First introduced in the US Senate in 2022, KOSA (S. 1409) has gone through multiple revisions and gained the support of more than sixty-two senators despite criticism from digital rights advocates, child safety organizations, and civil rights groups. The most recent version of the bill would impose a “duty of care” on platforms requiring them to mitigate possible harms to minors, such as cyberbullying, eating disorders, substance abuse, and sexual exploitation. It mandates that underage social media users be permitted to opt out of algorithmic recommendations and turn off potentially addictive features of platforms while also providing parents with tools to protect their children. The latest version of KOSA assigns responsibility for enforcing the bill’s “duty of care” provision to the Federal Trade Commission.
A companion House bill introduced in May, H.R. 7891, parallels the Senate bill in most respects but would impose the strictest “duty of care” obligations only on “high impact” social media, messaging, and video game platforms with more than $2.5 billion in annual revenue or more than 150 million monthly users.
In a February 15, 2024, article for the Electronic Frontier Foundation (EFF), Jason Kelley, Aaron Mackey, and Joe Mullin argued that updates to S. 1409 weren’t enough to fix its core First Amendment issues. The authors claimed the bill would endanger LGTBQ youth, young people seeking mental health information, and many other at-risk communities. When KOSA was first introduced, it was opposed by advocacy groups such as GLAAD and the Human Rights Campaign for similar reasons. EFF contends that “KOSA remains a dangerous bill that would allow the government to decide what types of information can be shared and read online by everyone.”
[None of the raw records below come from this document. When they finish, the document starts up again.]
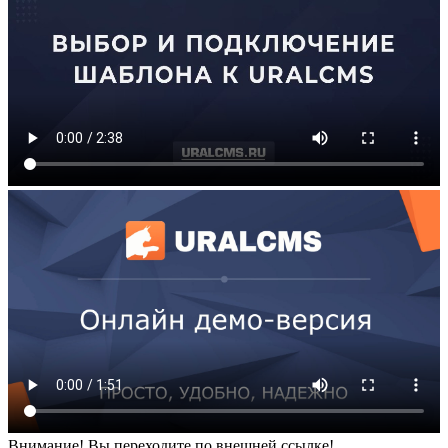
Внимание! Вы переходите по внешней ссылке!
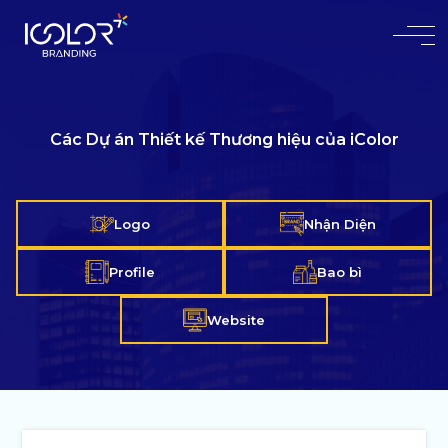
#
Các Dự án Thiết kế Thương hiệu của iColor
Với hơn 20 năm kinh nghiệm chuyên sâu
Đã có 9000+ khách hàng tin tưởng sử dụng dịch vụ
Logo
Nhận Diện
Profile
Bao bì
Website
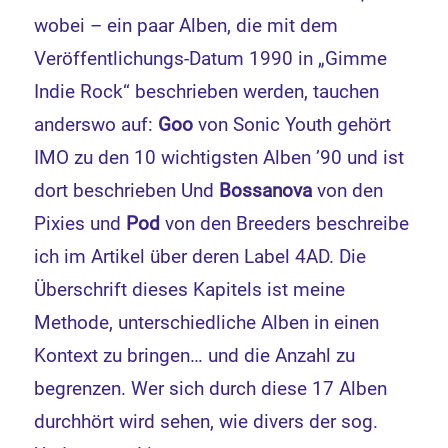
wobei – ein paar Alben, die mit dem
Veröffentlichungs-Datum 1990 in „Gimme
Indie Rock“ beschrieben werden, tauchen
anderswo auf:
Goo
von Sonic Youth gehört
IMO zu den 10 wichtigsten Alben ’90 und ist
dort beschrieben Und
Bossanova
von den
Pixies und
Pod
von den Breeders beschreibe
ich im Artikel über deren Label 4AD. Die
Überschrift dieses Kapitels ist meine
Methode, unterschiedliche Alben in einen
Kontext zu bringen… und die Anzahl zu
begrenzen. Wer sich durch diese 17 Alben
durchhört wird sehen, wie divers der sog.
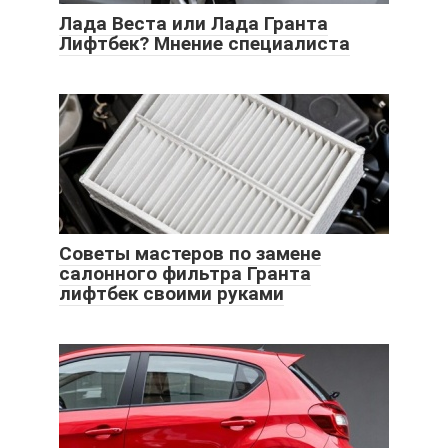
Лада Веста или Лада Гранта
Лифтбек? Мнение специалиста
Советы мастеров по замене
салонного фильтра Гранта
лифтбек своими руками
Kelley, Mackey, and Mullin noted that because there is no case law defining “reasonable care,” KOSA would put platforms in a compromising position for hosting otherwise legal content on their websites, such as information about support groups for vulnerable and marginalized youth and suicide prevention resources. Moreover, they argued that KOSA mandates that platforms “restrict access to content based on age,” forcing them to adopt some sort of age verification system.
In her analysis of H.R. 7891 for EFF, Molly Buckley noted that, though the House bill would limit liability for the least popular platforms, it “still incentivizes large and mid-size platforms?.?.?.?to implement age verification systems that will threaten the right to anonymity and create serious privacy and security risks for all users.”
Corporate outlets, such as the Washington Post and New York Times, have covered successive iterations of KOSA but have not examined thoroughly the implications of provisions such as its “duty of care,” which EFF has called a “duty of censorship.” Independent, technology-oriented news sites, such as Techdirt, have investigated those implications in greater detail and centered young people’s voices in their coverage.
Jason Kelley, Aaron Mackey, and Joe Mullin, “Don’t Fall for the Latest Changes to the Dangerous Kids Online Safety Act,” Deeplinks Blog (Electronic Frontier Foundation), February 15, 2024.
Molly Buckley, “The U.S. House Version of KOSA: Still a Censorship Bill,” Deeplinks Blog (Electronic Frontier Foundation), May 3, 2024.
Student Researcher: Vincenzo Champion (City College of San Francisco)
Faculty Evaluator: Jennifer Levinson (City College of San Francisco)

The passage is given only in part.